#### [Task directions]
Please retype the data below exactly, stopping after the line with "Reisefotografie-Buch" and skipping every picture.

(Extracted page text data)
════════════════════
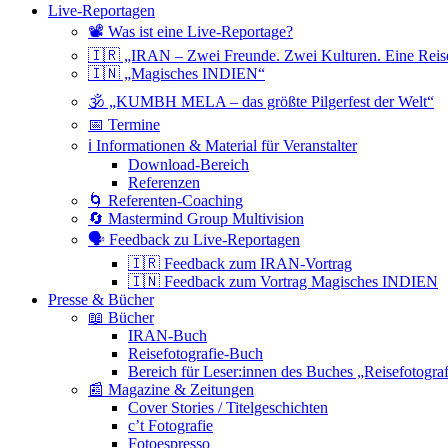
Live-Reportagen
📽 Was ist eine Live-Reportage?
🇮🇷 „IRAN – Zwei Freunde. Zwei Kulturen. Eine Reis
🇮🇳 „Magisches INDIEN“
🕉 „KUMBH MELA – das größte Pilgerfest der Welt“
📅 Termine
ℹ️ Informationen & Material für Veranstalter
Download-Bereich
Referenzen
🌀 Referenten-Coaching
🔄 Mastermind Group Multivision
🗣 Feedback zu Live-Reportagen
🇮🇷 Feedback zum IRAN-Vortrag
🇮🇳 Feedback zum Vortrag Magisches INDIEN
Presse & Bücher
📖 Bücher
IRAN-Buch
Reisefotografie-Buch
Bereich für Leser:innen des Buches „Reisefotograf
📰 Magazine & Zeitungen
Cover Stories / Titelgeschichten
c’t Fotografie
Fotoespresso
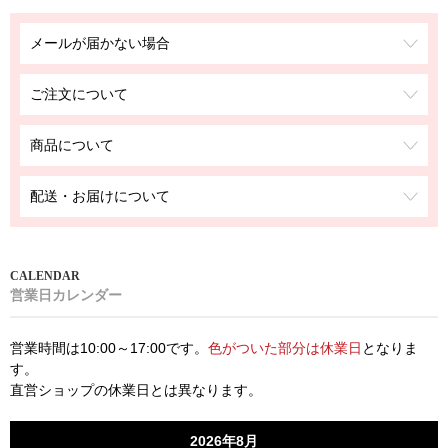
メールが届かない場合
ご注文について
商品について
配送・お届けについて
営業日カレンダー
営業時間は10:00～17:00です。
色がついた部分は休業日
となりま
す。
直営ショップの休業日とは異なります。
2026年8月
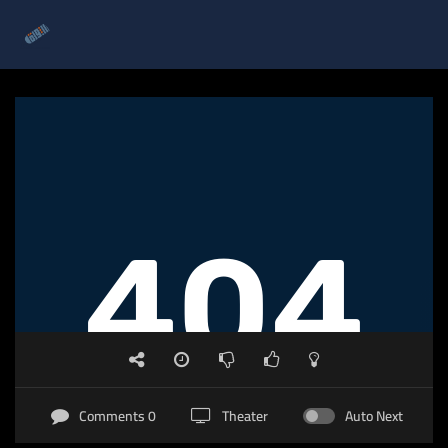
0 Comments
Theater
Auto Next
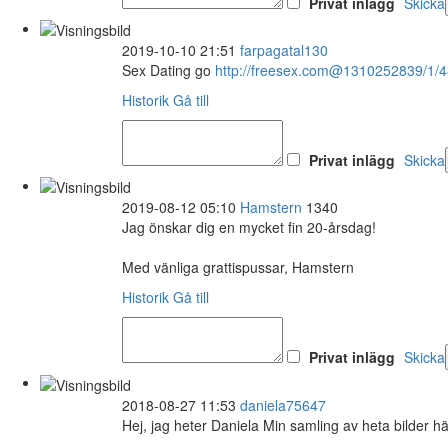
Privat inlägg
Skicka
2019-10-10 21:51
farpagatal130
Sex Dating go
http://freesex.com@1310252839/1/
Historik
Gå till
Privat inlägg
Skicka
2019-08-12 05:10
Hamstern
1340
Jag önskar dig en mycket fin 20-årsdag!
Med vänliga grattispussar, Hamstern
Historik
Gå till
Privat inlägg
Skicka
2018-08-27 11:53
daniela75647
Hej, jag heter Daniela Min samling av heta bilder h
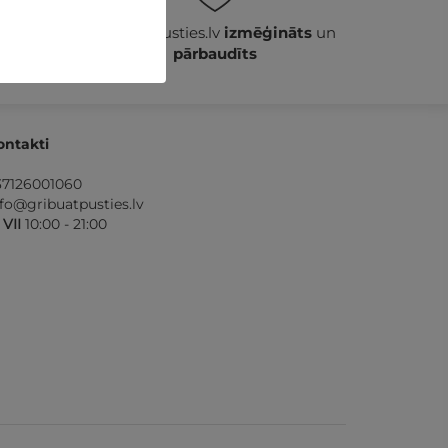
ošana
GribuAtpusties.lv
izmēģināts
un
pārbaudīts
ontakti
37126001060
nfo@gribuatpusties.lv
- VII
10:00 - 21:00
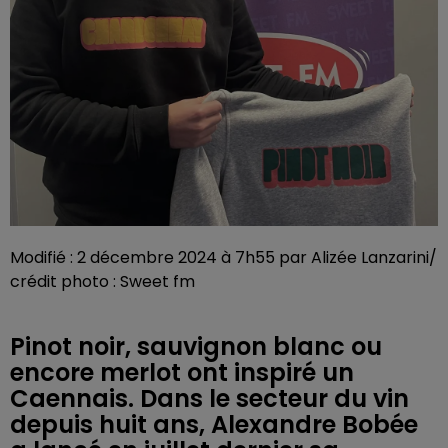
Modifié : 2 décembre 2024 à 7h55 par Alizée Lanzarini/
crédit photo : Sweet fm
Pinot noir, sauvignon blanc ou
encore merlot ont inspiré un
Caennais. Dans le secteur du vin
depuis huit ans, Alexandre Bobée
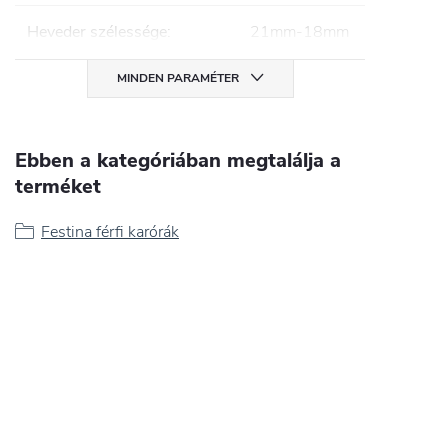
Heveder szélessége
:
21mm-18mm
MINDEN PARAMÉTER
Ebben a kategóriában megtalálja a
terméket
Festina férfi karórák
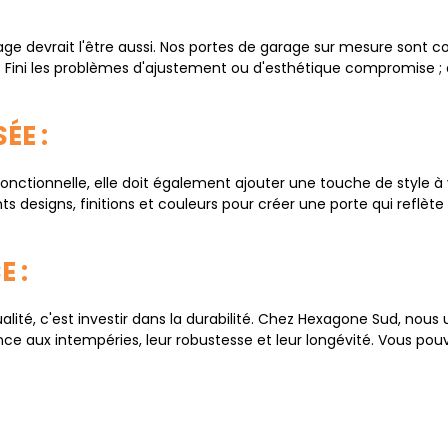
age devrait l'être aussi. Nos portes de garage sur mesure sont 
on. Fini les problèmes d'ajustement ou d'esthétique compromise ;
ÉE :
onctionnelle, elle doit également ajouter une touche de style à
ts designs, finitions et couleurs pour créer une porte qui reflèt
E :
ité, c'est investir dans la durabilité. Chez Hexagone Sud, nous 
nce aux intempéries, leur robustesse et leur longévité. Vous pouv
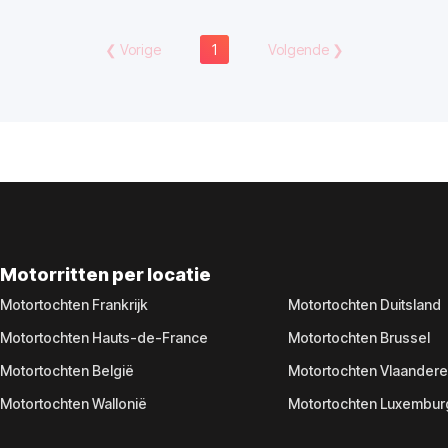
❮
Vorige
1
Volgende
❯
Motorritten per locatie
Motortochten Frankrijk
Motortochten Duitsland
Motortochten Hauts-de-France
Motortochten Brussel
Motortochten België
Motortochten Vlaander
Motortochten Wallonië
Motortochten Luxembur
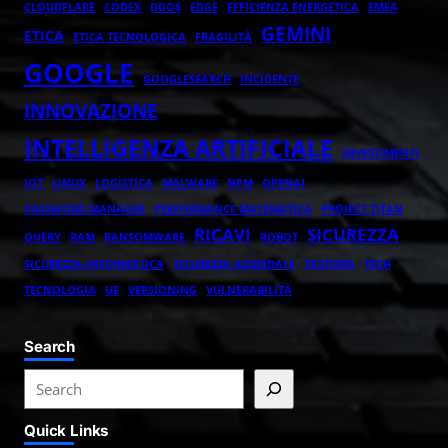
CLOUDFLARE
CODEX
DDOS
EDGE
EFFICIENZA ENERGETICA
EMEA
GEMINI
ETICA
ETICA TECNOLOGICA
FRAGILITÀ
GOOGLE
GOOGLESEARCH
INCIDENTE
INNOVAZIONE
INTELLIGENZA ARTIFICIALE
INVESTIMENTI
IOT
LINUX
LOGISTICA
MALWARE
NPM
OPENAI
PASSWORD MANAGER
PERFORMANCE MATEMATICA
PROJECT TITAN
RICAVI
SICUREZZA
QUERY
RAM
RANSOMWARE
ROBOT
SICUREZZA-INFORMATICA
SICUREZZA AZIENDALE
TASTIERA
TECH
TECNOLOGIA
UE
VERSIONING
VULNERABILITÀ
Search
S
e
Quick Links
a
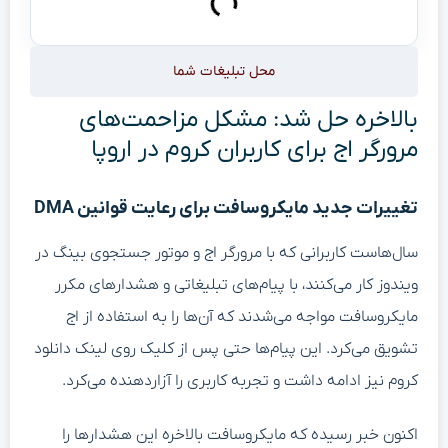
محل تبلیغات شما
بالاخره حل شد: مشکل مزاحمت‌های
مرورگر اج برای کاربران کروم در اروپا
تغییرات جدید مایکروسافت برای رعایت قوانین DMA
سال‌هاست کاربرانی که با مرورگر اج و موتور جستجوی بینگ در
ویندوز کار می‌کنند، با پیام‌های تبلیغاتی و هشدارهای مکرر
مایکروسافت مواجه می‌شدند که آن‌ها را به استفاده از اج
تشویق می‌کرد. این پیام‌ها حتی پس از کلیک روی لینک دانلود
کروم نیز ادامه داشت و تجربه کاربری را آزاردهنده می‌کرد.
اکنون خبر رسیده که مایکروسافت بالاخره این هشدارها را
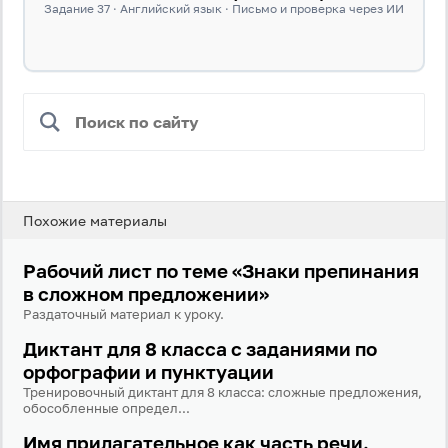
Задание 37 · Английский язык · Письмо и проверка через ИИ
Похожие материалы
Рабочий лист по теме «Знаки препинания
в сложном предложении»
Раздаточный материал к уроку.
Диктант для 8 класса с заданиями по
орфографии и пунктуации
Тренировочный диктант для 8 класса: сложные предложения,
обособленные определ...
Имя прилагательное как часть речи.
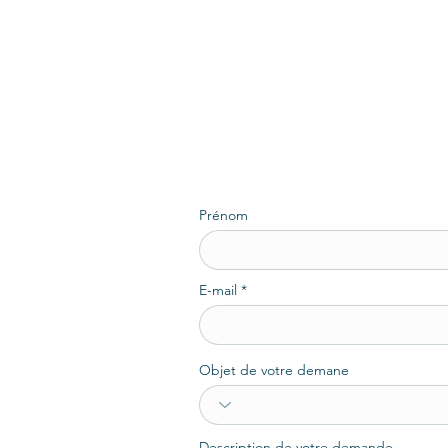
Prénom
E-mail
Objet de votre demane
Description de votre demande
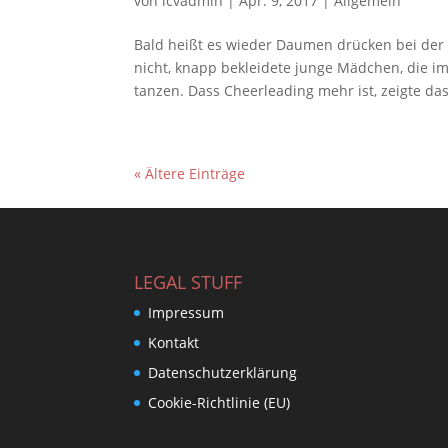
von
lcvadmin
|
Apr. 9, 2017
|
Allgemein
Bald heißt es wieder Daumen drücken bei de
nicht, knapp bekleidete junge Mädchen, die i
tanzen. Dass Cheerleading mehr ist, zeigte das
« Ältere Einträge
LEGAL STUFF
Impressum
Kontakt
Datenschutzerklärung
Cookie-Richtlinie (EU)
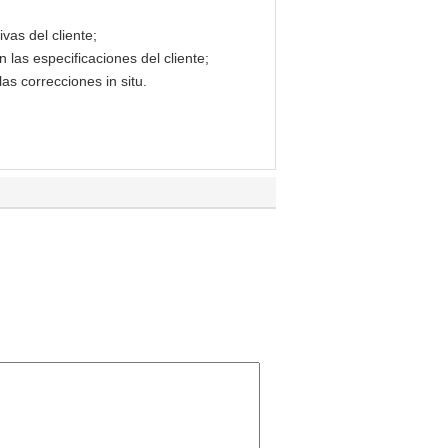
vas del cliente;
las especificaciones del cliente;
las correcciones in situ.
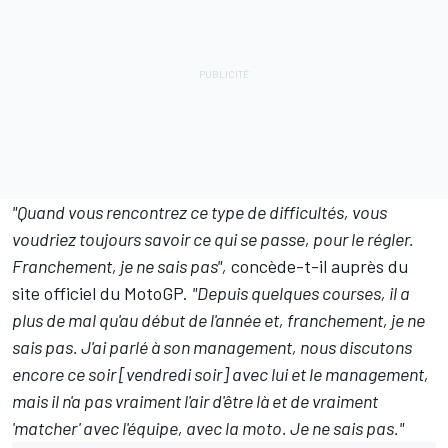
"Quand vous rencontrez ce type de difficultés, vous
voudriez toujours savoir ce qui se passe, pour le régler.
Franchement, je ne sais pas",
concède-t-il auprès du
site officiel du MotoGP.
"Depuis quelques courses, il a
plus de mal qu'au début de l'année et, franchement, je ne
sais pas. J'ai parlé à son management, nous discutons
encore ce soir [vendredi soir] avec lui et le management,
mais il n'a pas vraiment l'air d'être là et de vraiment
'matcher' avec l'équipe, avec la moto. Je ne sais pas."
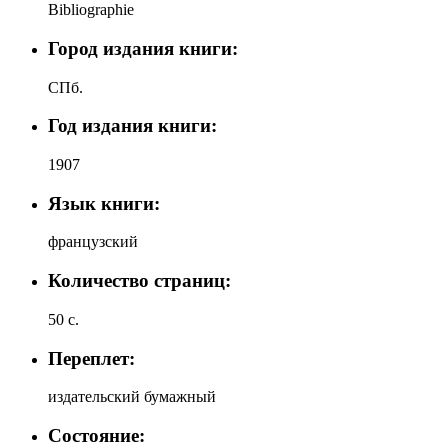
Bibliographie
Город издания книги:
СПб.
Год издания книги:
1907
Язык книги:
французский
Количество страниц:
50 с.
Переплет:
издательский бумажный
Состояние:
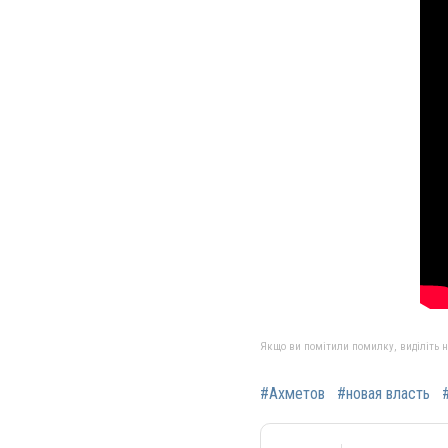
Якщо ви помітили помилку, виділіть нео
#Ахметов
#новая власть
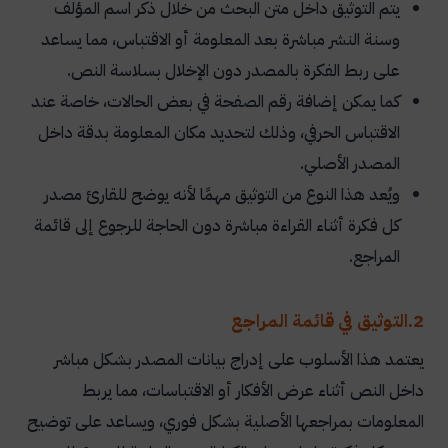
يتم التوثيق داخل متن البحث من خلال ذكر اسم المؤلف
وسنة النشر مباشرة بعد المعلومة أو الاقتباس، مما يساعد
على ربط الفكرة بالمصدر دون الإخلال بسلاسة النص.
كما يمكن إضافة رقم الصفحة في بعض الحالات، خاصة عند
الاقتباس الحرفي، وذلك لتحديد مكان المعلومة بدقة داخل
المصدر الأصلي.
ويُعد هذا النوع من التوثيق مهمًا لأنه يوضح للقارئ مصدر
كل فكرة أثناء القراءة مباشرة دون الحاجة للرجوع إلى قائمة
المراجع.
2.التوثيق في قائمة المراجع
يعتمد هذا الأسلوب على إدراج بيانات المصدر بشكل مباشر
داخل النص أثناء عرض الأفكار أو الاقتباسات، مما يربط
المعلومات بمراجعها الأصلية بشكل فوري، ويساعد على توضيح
════════════════════
#### [Answer section]
Live-Reportagen
📽 Was ist eine Live-Reportage?
🇮🇷 „IRAN – Zwei Freunde. Zwei Kulturen. Eine Reis
🇮🇳 „Magisches INDIEN“
🕉 „KUMBH MELA – das größte Pilgerfest der Welt“
📅 Termine
ℹ️ Informationen & Material für Veranstalter
Download-Bereich
Referenzen
🌀 Referenten-Coaching
🔄 Mastermind Group Multivision
🗣 Feedback zu Live-Reportagen
🇮🇷 Feedback zum IRAN-Vortrag
🇮🇳 Feedback zum Vortrag Magisches INDIEN
Presse & Bücher
📖 Bücher
IRAN-Buch
Reisefotografie-Buch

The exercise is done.